Task prompt
Transcribe the records that follow. Keep every word exactly, and drop the pictures.

[Stored data entries]
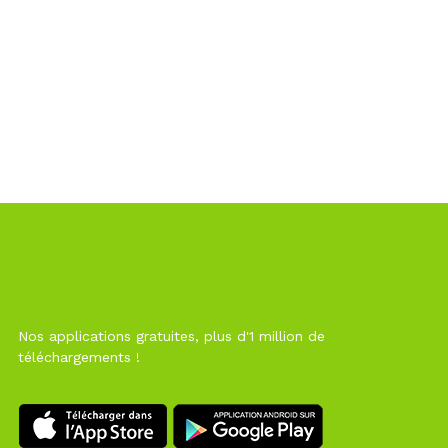
Nos applications gratuites, plus d'1 million de
téléchargements !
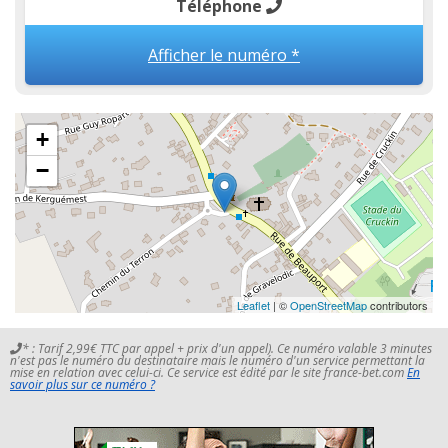
Téléphone
Afficher le numéro *
+
−
Leaflet
| ©
OpenStreetMap
contributors
* : Tarif 2,99€ TTC par appel + prix d'un appel). Ce numéro valable 3 minutes
n'est pas le numéro du destinataire mais le numéro d'un service permettant la
mise en relation avec celui-ci. Ce service est édité par le site france-bet.com
En
savoir plus sur ce numéro ?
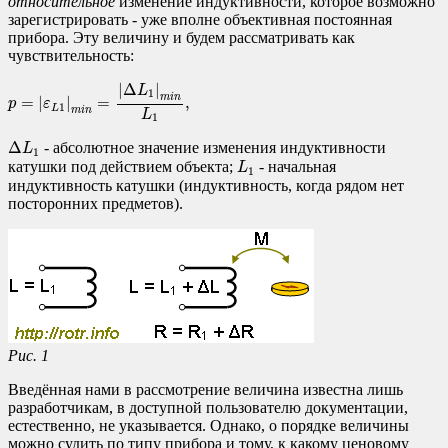
относительное
изменение индуктивности, которое возможно
зарегистрировать - уже вполне объективная постоянная
прибора. Эту величину и будем рассматривать как
чувствительность:
p
=
|
ε
L
1
|
m
i
n
=
|
Δ
L
1
|
m
i
n
L
1
,
|
Δ
|
L
1
m
i
n
=
|
|
=
,
p
ε
1
L
m
i
n
L
1
Δ
L
1
Δ
- абсолютное значение изменения индуктивности
L
1
L
1
катушки под действием объекта;
- начальная
L
1
индуктивность катушки (индуктивность, когда рядом нет
посторонних предметов).
Рис. 1
Введённая нами в рассмотрение величина известна лишь
разработчикам, в доступной пользователю документации,
естественно, не указывается. Однако, о порядке величины
можно судить по типу прибора и тому, к какому ценовому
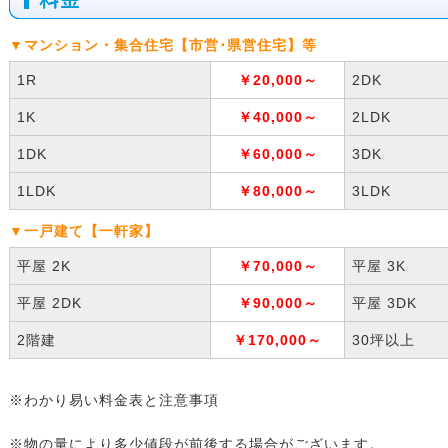
▼マンション・集合住宅【市営･県営住宅】等
1R
￥20,000～
2DK
1K
￥40,000～
2LDK
1DK
￥60,000～
3DK
1LDK
￥80,000～
3LDK
▼一戸建て【一軒家】
平屋 2K
￥70,000～
平屋 3K
平屋 2DK
￥90,000～
平屋 3DK
2階建
￥170,000～
30坪以上
※わかり易い料金表と注意事項
※物の量により多少値段が前後する場合がございます。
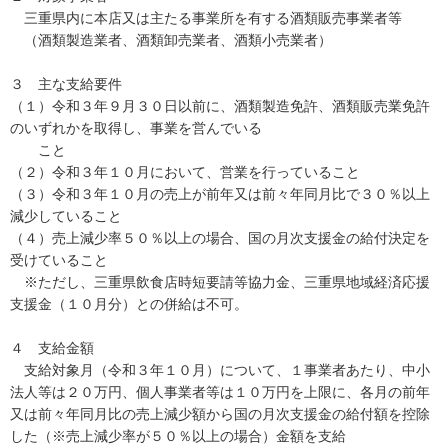
三重県内に本店又は主たる事業所を有する酒類販売事業者等
（酒類製造業者、酒類卸売業者、酒類小売業者）
３ 主な支給要件
（１）令和３年９月３０日以前に、酒類製造免許、酒類販売業免許
のいずれかを取得し、事業を営んでいる
こと
（２）令和３年１０月において、営業を行っていること
（３）令和３年１０月の売上が前年又は前々年同月比で３０％以上
減少していること
（４）売上減少率５０％以上の場合、国の月次支援金の給付決定を
受けていること
※ただし、三重県飲食店時短要請等協力金、三重県地域経済応援
支援金（１０月分）との併給は不可。
４ 支給金額
支給対象月（令和３年１０月）について、１事業者あたり、中小
法人等は２０万円、個人事業者等は１０万円を上限に、各月の前年
又は前々年同月比の売上減少額から国の月次支援金の給付額を控除
した（※売上減少率が５０％以上の場合）金額を支給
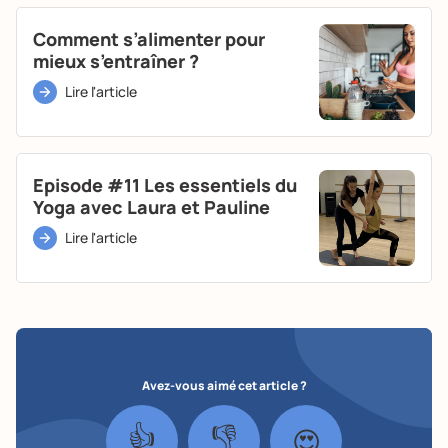
Comment s’alimenter pour
mieux s’entraîner ?
Lire l'article
Episode #11 Les essentiels du
Yoga avec Laura et Pauline
Lire l'article
Avez-vous aimé cet article ?
👍
👎
😍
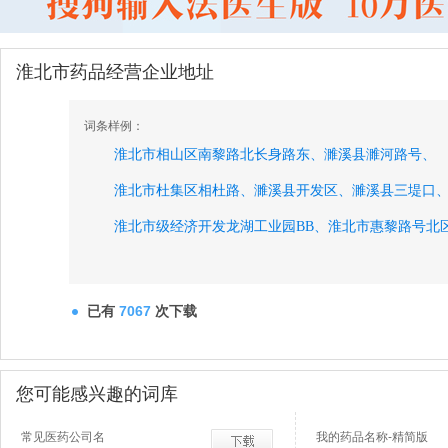
淮北市药品经营企业地址
词条样例：
淮北市相山区南黎路北长身路东、
濉溪县濉河路号、
淮北市杜集区相杜路、
濉溪县开发区、
濉溪县三堤口
淮北市级经济开发龙湖工业园BB、
淮北市惠黎路号北
淮北市闸河路汽车站东门南旁、
淮海路号交通商厦对
淮北市惠黎路号、
淮北市海宫新村号楼商品营业房、
已有
7067
次下载
淮北市烈山区望阳路中段、
濉溪县古饶镇菜市街西、
濉溪县马桥乡闸河路西、
濉溪县钟楼乡张集街西段、
您可能感兴趣的词库
淮北市东岗楼立交桥北米路西、
淮北市相山区任圩镇
常见医药公司名
我的药品名称-精简版
淮北市淮纺路西段、
淮北海孜矿工人村、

Response to this task
Nos applications gratuites, plus d'1 million de
téléchargements !
Téléphone
Afficher le numéro *
+
−
Leaflet
| ©
OpenStreetMap
contributors
* : Tarif 2,99€ TTC par appel + prix d'un appel). Ce numéro valable 3 minutes
n'est pas le numéro du destinataire mais le numéro d'un service permettant la
mise en relation avec celui-ci. Ce service est édité par le site france-bet.com
En
savoir plus sur ce numéro ?
относительное
изменение индуктивности, которое возможно
зарегистрировать - уже вполне объективная постоянная
прибора. Эту величину и будем рассматривать как
чувствительность:
p
=
|
ε
L
1
|
m
i
n
=
|
Δ
L
1
|
m
i
n
L
1
,
|
Δ
|
L
1
m
i
n
=
|
|
=
,
p
ε
1
L
m
i
n
L
1
Δ
L
1
Δ
- абсолютное значение изменения индуктивности
L
1
L
1
катушки под действием объекта;
- начальная
L
1
индуктивность катушки (индуктивность, когда рядом нет
посторонних предметов).
Рис. 1
Введённая нами в рассмотрение величина известна лишь
разработчикам, в доступной пользователю документации,
естественно, не указывается. Однако, о порядке величины
можно судить по типу прибора и тому, к какому ценовому
▼マンション・集合住宅【市営･県営住宅】等
1R
￥20,000～
2DK
1K
￥40,000～
2LDK
1DK
￥60,000～
3DK
1LDK
￥80,000～
3LDK
▼一戸建て【一軒家】
平屋 2K
￥70,000～
平屋 3K
平屋 2DK
￥90,000～
平屋 3DK
2階建
￥170,000～
30坪以上
※わかり易い料金表と注意事項
※物の量により多少値段が前後する場合がございます。
三重県内に本店又は主たる事業所を有する酒類販売事業者等
（酒類製造業者、酒類卸売業者、酒類小売業者）
３ 主な支給要件
（１）令和３年９月３０日以前に、酒類製造免許、酒類販売業免許
のいずれかを取得し、事業を営んでいる
こと
（２）令和３年１０月において、営業を行っていること
（３）令和３年１０月の売上が前年又は前々年同月比で３０％以上
減少していること
（４）売上減少率５０％以上の場合、国の月次支援金の給付決定を
受けていること
※ただし、三重県飲食店時短要請等協力金、三重県地域経済応援
支援金（１０月分）との併給は不可。
４ 支給金額
支給対象月（令和３年１０月）について、１事業者あたり、中小
法人等は２０万円、個人事業者等は１０万円を上限に、各月の前年
又は前々年同月比の売上減少額から国の月次支援金の給付額を控除
した（※売上減少率が５０％以上の場合）金額を支給
Comment s’alimenter pour
mieux s’entraîner ?
Lire l'article
Episode #11 Les essentiels du
Yoga avec Laura et Pauline
Lire l'article
Avez-vous aimé cet article ?
👍
👎
😍
淮北市药品经营企业地址
词条样例：
淮北市相山区南黎路北长身路东、
濉溪县濉河路号、
淮北市杜集区相杜路、
濉溪县开发区、
濉溪县三堤口
淮北市级经济开发龙湖工业园BB、
淮北市惠黎路号北
淮北市闸河路汽车站东门南旁、
淮海路号交通商厦对
淮北市惠黎路号、
淮北市海宫新村号楼商品营业房、
已有
7067
次下载
淮北市烈山区望阳路中段、
濉溪县古饶镇菜市街西、
濉溪县马桥乡闸河路西、
濉溪县钟楼乡张集街西段、
您可能感兴趣的词库
淮北市东岗楼立交桥北米路西、
淮北市相山区任圩镇
常见医药公司名
我的药品名称-精简版
淮北市淮纺路西段、
淮北海孜矿工人村、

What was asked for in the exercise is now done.